É provável, segundo os pesquisadores, que o vazamento tenha ocorrido há cerca de três meses. O material não deve chegar ao litoral de São Paulo. “O óleo não vai mais chegar pela superfície. É como os coliformes fecais. Vamos ter que checar com micropartículas”, disse Ronald Buss de Souza.

Coordenador do grupo, o pesquisador Paulo Nobre explica que “o Inpe vai acolher os vários conhecimentos desses pesquisadores para que isso em conjunto nos permita responder. A prevenção é a melhor forma de recuperação”.

Até o momento, mais de 640 locais foram atingidos pelas manchas no Nordeste e no Sudeste. O último levantamento feito pelo Ibama apresenta dados obtidos até 17 de novembro.

A substância, que tem devastado o meio ambiente e tirado a vida de animais marinhos, foi identificada como petróleo cru e é a mesma em todos os locais.

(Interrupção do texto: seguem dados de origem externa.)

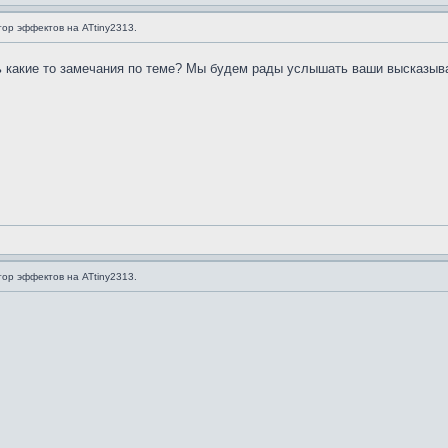
ор эффектов на ATtiny2313.
 какие то замечания по теме? Мы будем рады услышать ваши высказыв
ор эффектов на ATtiny2313.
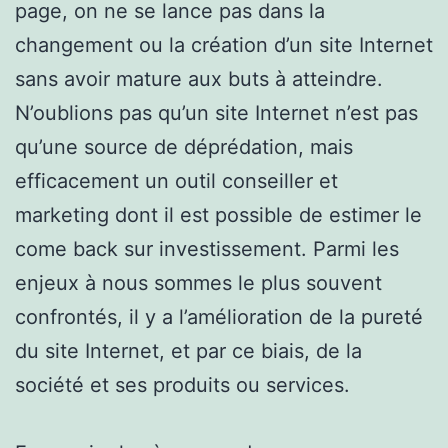
page, on ne se lance pas dans la
changement ou la création d’un site Internet
sans avoir mature aux buts à atteindre.
N’oublions pas qu’un site Internet n’est pas
qu’une source de déprédation, mais
efficacement un outil conseiller et
marketing dont il est possible de estimer le
come back sur investissement. Parmi les
enjeux à nous sommes le plus souvent
confrontés, il y a l’amélioration de la pureté
du site Internet, et par ce biais, de la
société et ses produits ou services.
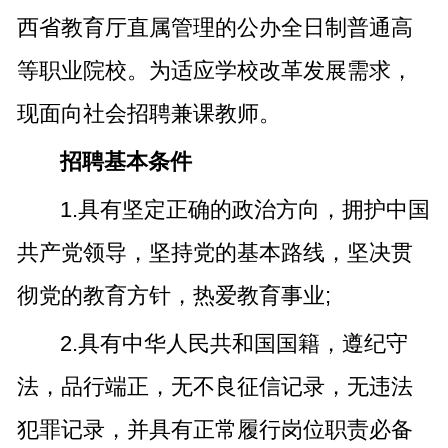
西省教育厅直属管理的公办全日制普通高
等职业院校。为适应学校改革发展需求，
现面向社会招聘兼课教师。
招聘基本条件
1.具有坚定正确的政治方向，拥护中国
共产党领导，坚持党的基本路线，坚决贯
彻党的教育方针，热爱教育事业;
2.具有中华人民共和国国籍，遵纪守
法，品行端正，无不良征信记录，无违法
犯罪记录，并具有正常履行岗位职责必备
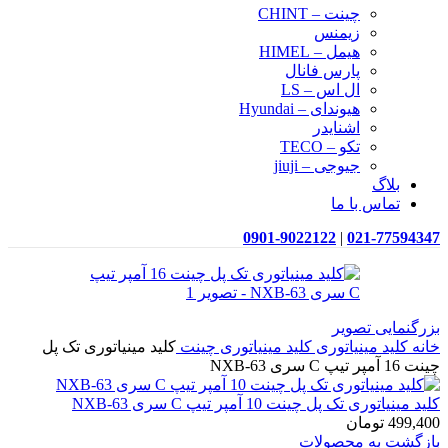
چینت – CHINT
زیمنس
هیمل – HIMEL
پارس فانال
ال اس – LS
هیوندای – Hyundai
اشنایدر
تکو – TECO
جیوجی – jiuji
بلاگ
تماس با ما
0901-9022122
|
021-77594347
بزرگنمایی تصویر
خانه
کلید مینیاتوری
کلید مینیاتوری چینت
کلید مینیاتوری تک پل
چینت 16 آمپر تیپ C سری NXB-63
کلید مینیاتوری تک پل چینت 10 آمپر تیپ C سری NXB-63
499,400
تومان
بازگشت به محصولات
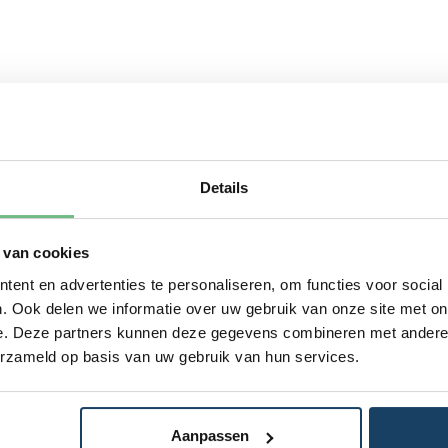
Details
 van cookies
ent en advertenties te personaliseren, om functies voor social
. Ook delen we informatie over uw gebruik van onze site met on
e. Deze partners kunnen deze gegevens combineren met andere i
erzameld op basis van uw gebruik van hun services.
Aanpassen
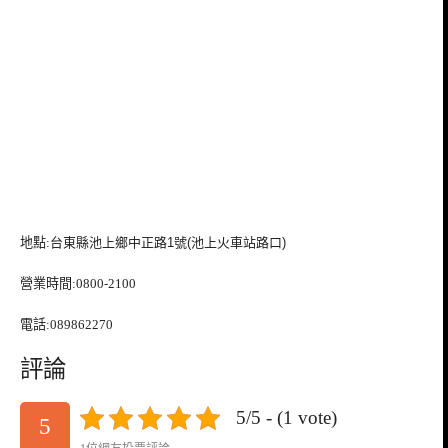
地點:
台東縣池上鄉中正路1號(池上火車站路口)
營業時間:0800-2100
電話:089862270
評論
5/5 - (1 vote)
5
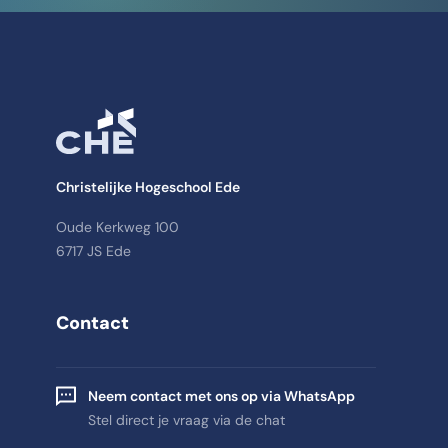
Christelijke Hogeschool Ede
Oude Kerkweg 100
6717 JS Ede
Contact
Neem contact met ons op via WhatsApp
Stel direct je vraag via de chat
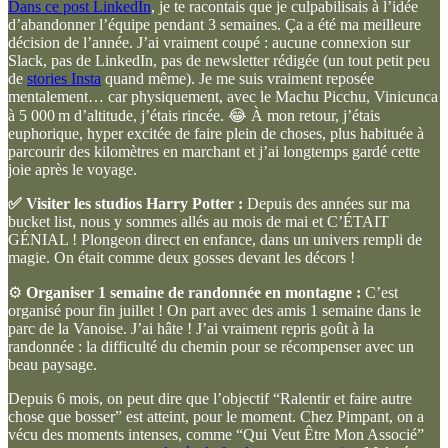
Dans ce post LinkedIn
, je te racontais que je culpabilisais à l’idée
d’abandonner l’équipe pendant 3 semaines. Ça a été ma meilleure
décision de l’année. J’ai vraiment coupé : aucune connexion sur
Slack, pas de LinkedIn, pas de newsletter rédigée (un tout petit peu
de
stories Insta
quand même). Je me suis vraiment reposée
mentalement… car physiquement, avec le Machu Picchu, Vinicunca
à 5 000 m d’altitude, j’étais rincée. 😂 À mon retour, j’étais
euphorique, hyper excitée de faire plein de choses, plus habituée à
parcourir des kilomètres en marchant et j’ai longtemps gardé cette
joie après le voyage.
✅ Visiter les studios Harry Potter :
Depuis des années sur ma
bucket list, nous y sommes allés au mois de mai et C’ÉTAIT
GÉNIAL ! Plongeon direct en enfance, dans un univers rempli de
magie. On était comme deux gosses devant les décors !
⚙
Organiser 1 semaine de randonnée en montagne :
C’est
organisé pour fin juillet ! On part avec des amis 1 semaine dans le
parc de la Vanoise. J’ai hâte ! J’ai vraiment repris goût à la
randonnée : la difficulté du chemin pour se récompenser avec un
beau paysage.
Depuis 6 mois, on peut dire que l’objectif “Ralentir et faire autre
chose que bosser” est atteint, pour le moment. Chez Pimpant, on a
vécu des moments intenses, comme “Qui Veut Être Mon Associé”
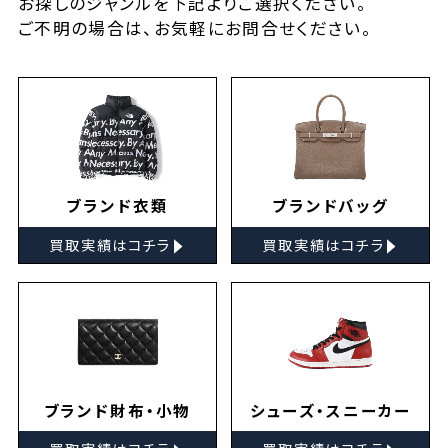
お探しの
ジャンルを下記よりご選択ください。
ご不明の場合は、お気軽に
お問合せ
ください。
ブランド衣類
ブランドバッグ
▸
▸
買取実績はコチラ
買取実績はコチラ
ブランド財布・小物
シューズ・スニーカー
▸
▸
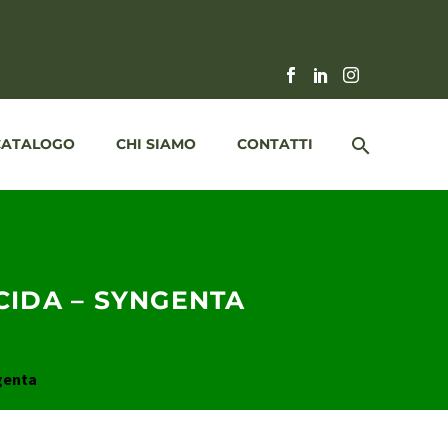
CATALOGO
CHI SIAMO
CONTATTI
CIDA – SYNGENTA
ngenta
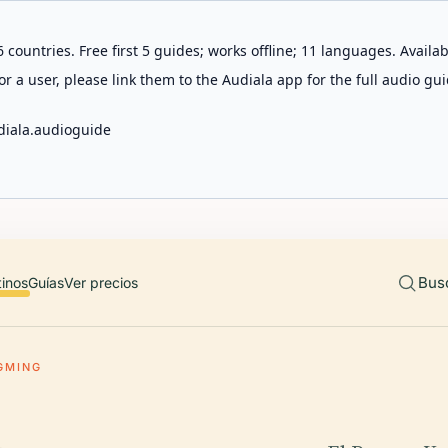
 countries. Free first 5 guides; works offline; 11 languages. Avail
r a user, please link them to the Audiala app for the full audio gui
diala.audioguide
Bus
tinos
Guías
Ver precios
GMING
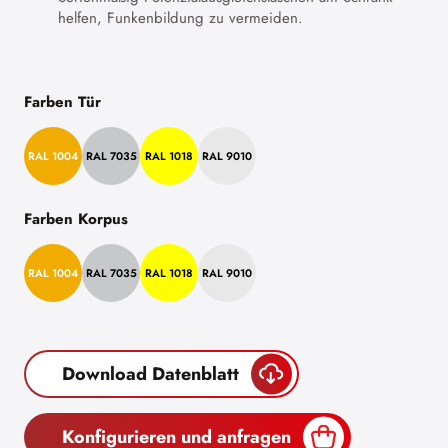
helfen, Funkenbildung zu vermeiden.
Farben Tür
RAL 1004
RAL 7035
RAL 1018
RAL 9010
Farben Korpus
RAL 1004
RAL 7035
RAL 1018
RAL 9010
Download Datenblatt
Konfigurieren und anfragen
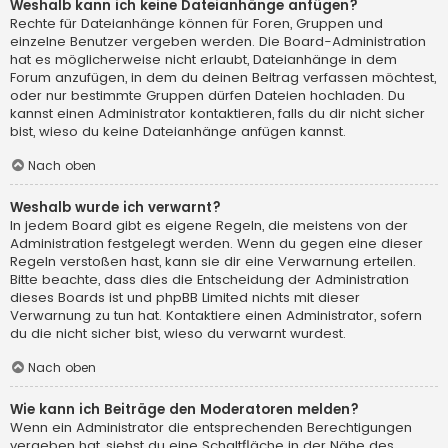
Weshalb kann ich keine Dateianhänge anfügen?
Rechte für Dateianhänge können für Foren, Gruppen und
einzelne Benutzer vergeben werden. Die Board-Administration
hat es möglicherweise nicht erlaubt, Dateianhänge in dem
Forum anzufügen, in dem du deinen Beitrag verfassen möchtest,
oder nur bestimmte Gruppen dürfen Dateien hochladen. Du
kannst einen Administrator kontaktieren, falls du dir nicht sicher
bist, wieso du keine Dateianhänge anfügen kannst.
Nach oben
Weshalb wurde ich verwarnt?
In jedem Board gibt es eigene Regeln, die meistens von der
Administration festgelegt werden. Wenn du gegen eine dieser
Regeln verstoßen hast, kann sie dir eine Verwarnung erteilen.
Bitte beachte, dass dies die Entscheidung der Administration
dieses Boards ist und phpBB Limited nichts mit dieser
Verwarnung zu tun hat. Kontaktiere einen Administrator, sofern
du die nicht sicher bist, wieso du verwarnt wurdest.
Nach oben
Wie kann ich Beiträge den Moderatoren melden?
Wenn ein Administrator die entsprechenden Berechtigungen
vergeben hat, siehst du eine Schaltfläche in der Nähe des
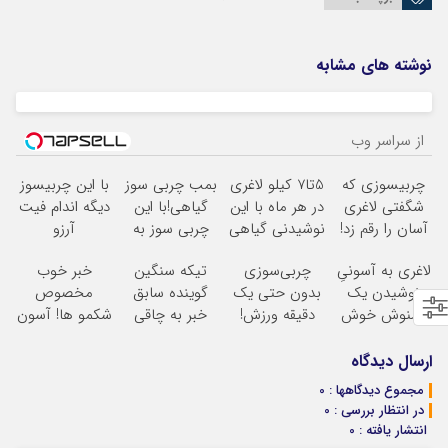
نوشته های مشابه
از سراسر وب
چربیسوزی که
5تا7 کیلو لاغری
بمب چربی سوز
با این چربیسوز
شگفتی لاغری
در هر ماه با این
گیاهی!با این
دیگه اندام فیت
آسان را رقم زد!
نوشیدنی گیاهی
چربی سوز به
آرزو
سفارش با
سرعرت نور لاغر
نیست(تخفیف
لاغری به آسونیِ
چربی‌سوزی
تیکه سنگین
خبر خوب
نصف قیمت
شو با مجوز
تا امشب)
نوشیدن یک
بدون حتی یک
گوینده سابق
مخصوص
بهداشت
دمنوش خوش
دقیقه ورزش!
خبر به چاقی
شکمو ها! آسون
طعم
این خانم در
ترین روش
برنامه زنده
لاغری معرفی
ارسال دیدگاه
ببین چیشد
شد
مجموع دیدگاهها : 0
در انتظار بررسی : 0
انتشار یافته : 0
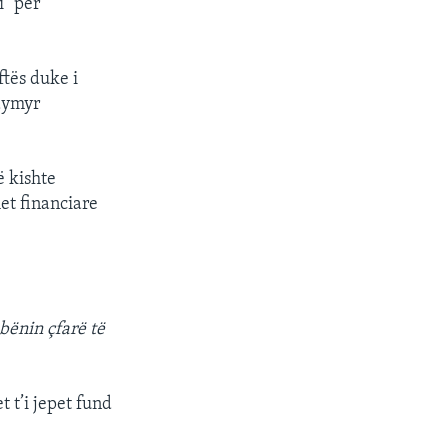
i" për
ftës duke i
odymyr
ë kishte
et financiare
 bënin çfarë të
 t’i jepet fund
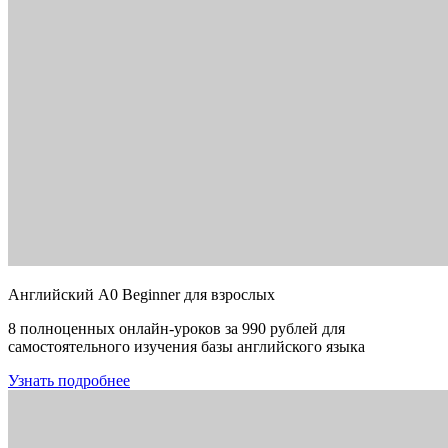
Английский A0 Beginner для взрослых
8 полноценных онлайн-уроков за 990 рублей для
самостоятельного изучения базы английского языка
Узнать подробнее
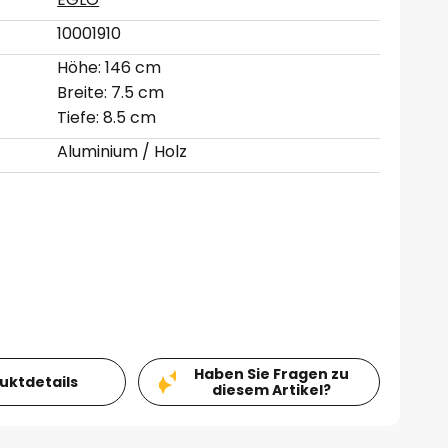
10001910
Höhe: 146 cm
Breite: 7.5 cm
Tiefe: 8.5 cm
Aluminium / Holz
Haben Sie Fragen zu
duktdetails
diesem Artikel?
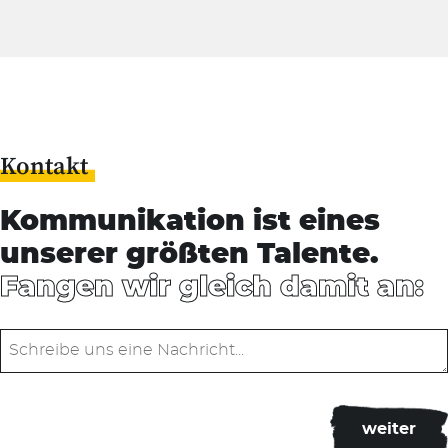
Kontakt
Kommunikation ist eines
unserer größten Talente.
Fangen wir gleich damit an:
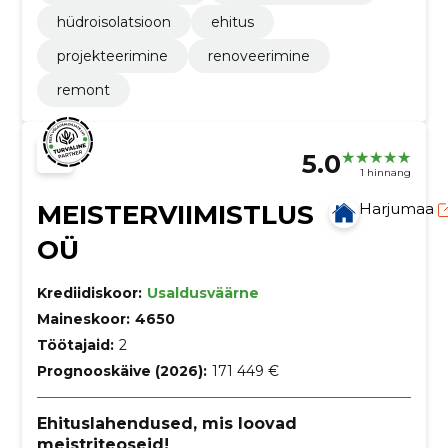
hüdroisolatsioon
ehitus
projekteerimine
renoveerimine
remont
5.0
1 hinnang
MEISTERVIIMISTLUS
Harjumaa
OÜ
Krediidiskoor:
Usaldusväärne
Maineskoor:
4650
Töötajaid:
2
Prognooskäive (2026):
171 449 €
Ehituslahendused, mis loovad
meistriteoseid!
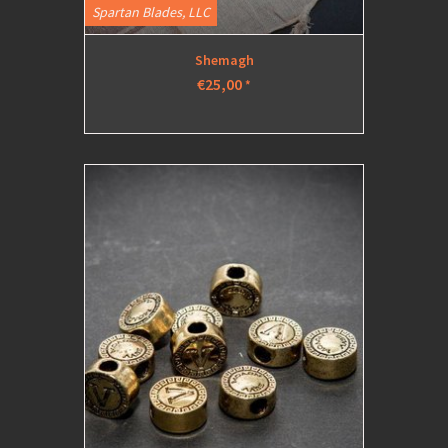
Spartan Blades, LLC
Shemagh
€25,00
*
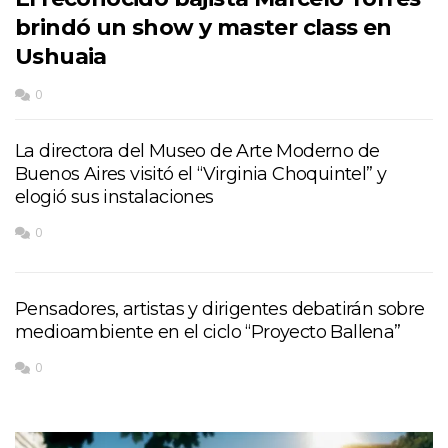
brindó un show y master class en
Ushuaia
0
La directora del Museo de Arte Moderno de
Buenos Aires visitó el “Virginia Choquintel” y
elogió sus instalaciones
0
Pensadores, artistas y dirigentes debatirán sobre
medioambiente en el ciclo “Proyecto Ballena”
0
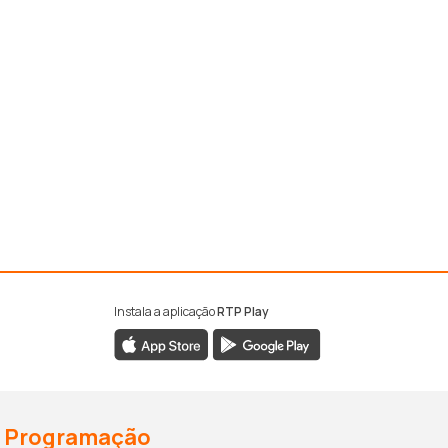
Instala a aplicação
RTP Play
Programação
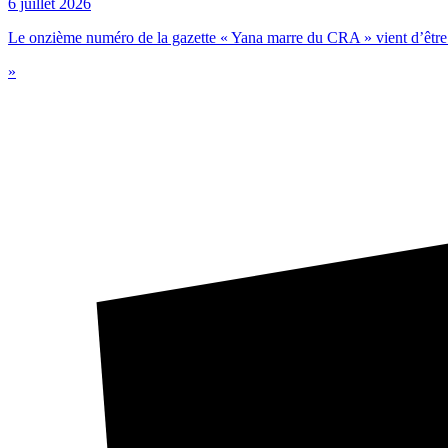
6 juillet 2026
Le onzième numéro de la gazette « Yana marre du CRA » vient d’être 
»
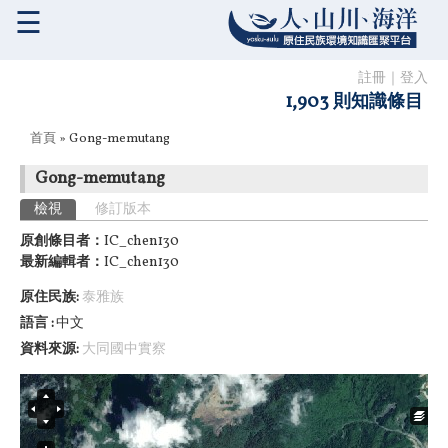
☰
註冊
｜
登入
1,903 則知識條目
您在這裡
首頁
» Gong-memutang
Gong-memutang
主要索引標籤
檢視
(作用中頁籤)
修訂版本
原創條目者：
IC_chen130
最新編輯者：
IC_chen130
原住民族:
泰雅族
語言
中文
資料來源:
大同國中實察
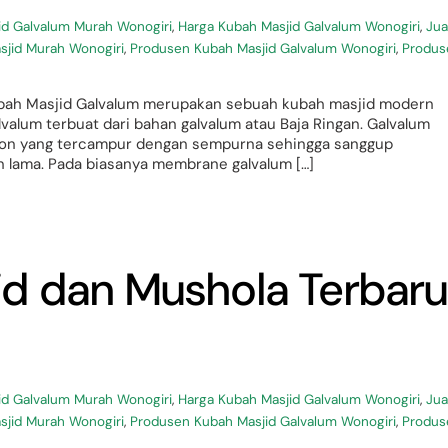
id Galvalum Murah Wonogiri
,
Harga Kubah Masjid Galvalum Wonogiri
,
Jua
sjid Murah Wonogiri
,
Produsen Kubah Masjid Galvalum Wonogiri
,
Produs
ubah Masjid Galvalum merupakan sebuah kubah masjid modern
valum terbuat dari bahan galvalum atau Baja Ringan. Galvalum
ikon yang tercampur dengan sempurna sehingga sanggup
 lama. Pada biasanya membrane galvalum […]
id dan Mushola Terbaru
id Galvalum Murah Wonogiri
,
Harga Kubah Masjid Galvalum Wonogiri
,
Jua
sjid Murah Wonogiri
,
Produsen Kubah Masjid Galvalum Wonogiri
,
Produs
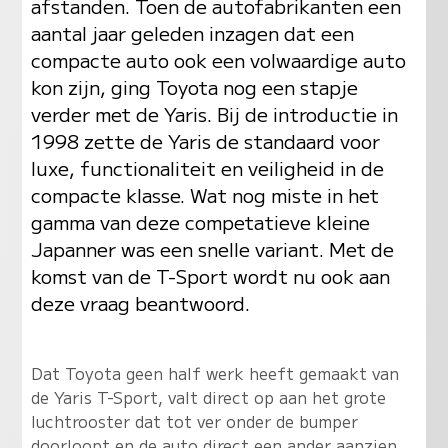
afstanden. Toen de autofabrikanten een
aantal jaar geleden inzagen dat een
compacte auto ook een volwaardige auto
kon zijn, ging Toyota nog een stapje
verder met de Yaris. Bij de introductie in
1998 zette de Yaris de standaard voor
luxe, functionaliteit en veiligheid in de
compacte klasse. Wat nog miste in het
gamma van deze competatieve kleine
Japanner was een snelle variant. Met de
komst van de T-Sport wordt nu ook aan
deze vraag beantwoord.
Dat Toyota geen half werk heeft gemaakt van
de Yaris T-Sport, valt direct op aan het grote
luchtrooster dat tot ver onder de bumper
doorloopt en de auto direct een ander aanzien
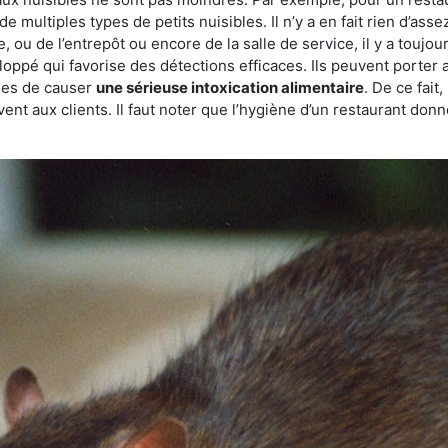
de multiples types de petits nuisibles. Il n’y a en fait rien d’ass
, ou de l’entrepôt ou encore de la salle de service, il y a toujou
eloppé qui favorise des détections efficaces. Ils peuvent porter 
les de causer
une sérieuse intoxication alimentaire
. De ce fait
rvent aux clients. Il faut noter que l’hygiène d’un restaurant d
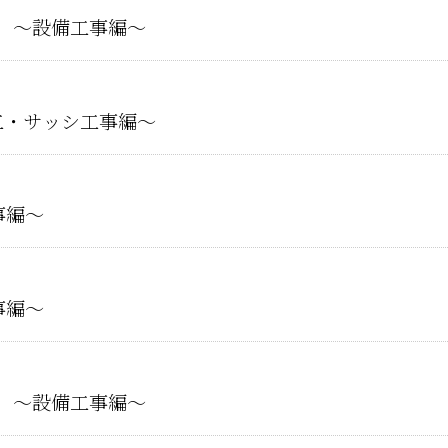
⑯ ～設備工事編～
工・サッシ工事編～
事編～
事編～
⑮ ～設備工事編～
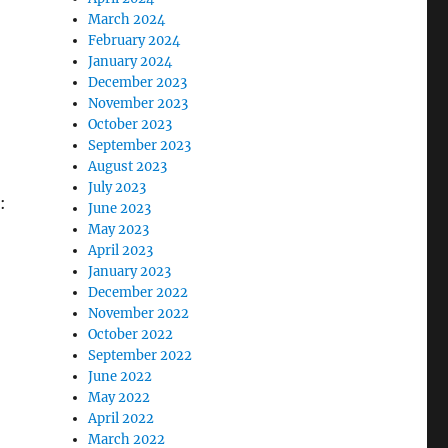
March 2024
February 2024
January 2024
December 2023
November 2023
October 2023
September 2023
August 2023
July 2023
:
June 2023
May 2023
April 2023
January 2023
December 2022
November 2022
October 2022
September 2022
June 2022
May 2022
April 2022
March 2022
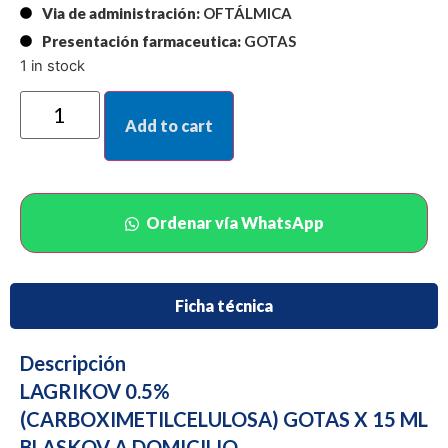
Via de administración:
OFTÁLMICA
Presentación farmaceutica:
GOTAS
1 in stock
Add to cart
Ordenar vía WhatsApp
Ficha técnica
Descripción
LAGRIKOV 0.5%
(CARBOXIMETILCELULOSA) GOTAS X 15 ML
BLASKOV A DOMICILIO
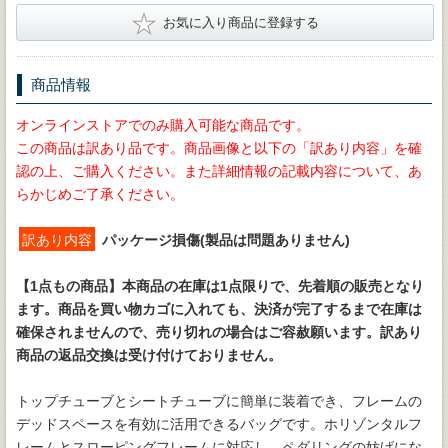
★
お気に入り商品に登録する
商品情報
オンラインストアでのみ購入可能な商品です。
この商品は訳あり品です。商品画像と以下の「訳あり内容」を確
認の上、ご購入ください。また詳細情報の記載内容について、あ
らかじめご了承ください。
訳あり内容
パッケージ損傷(製品は問題ありません)
【1点もの商品】
本商品の在庫は1点限りで、先着順の販売となり
ます。商品を買い物カゴに入れても、決済が完了するまで在庫は
確保されませんので、売り切れの場合はご容赦願います。訳あり
商品の返品交換は受け付けておりません。
トップチューブとシートチューブに簡単に装着でき、フレームの
デッドスペースを有効に活用できるバッグです。ホリゾンタルフ
レームとスローピングフレームに対応し、ペダリングの妨げにな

Tamanbaba e Gramame, na cidade de Conde, e a Praia Bela, em Pitimbu – regiões localizadas na Paraíba – teriam sido os primeiros locais a serem atingidos pelas manchas em 30 de agosto. No entanto, investigações indicam a possibilidade de que a primeira mancha no oceano tenha aparecido em 29 de julho, a 733 km da costa paraibana.

Na sede do Inpe, o Ministério da Ciência e Tecnologia (MCTIC) anunciou, durante evento realizado nesta semana, que o Conselho Nacional de Desenvolvimento Científico e Tecnológico (CNPq) ficará responsável por financiar pesquisas para minimizar os danos ambientais de áreas atingidas pelo óleo.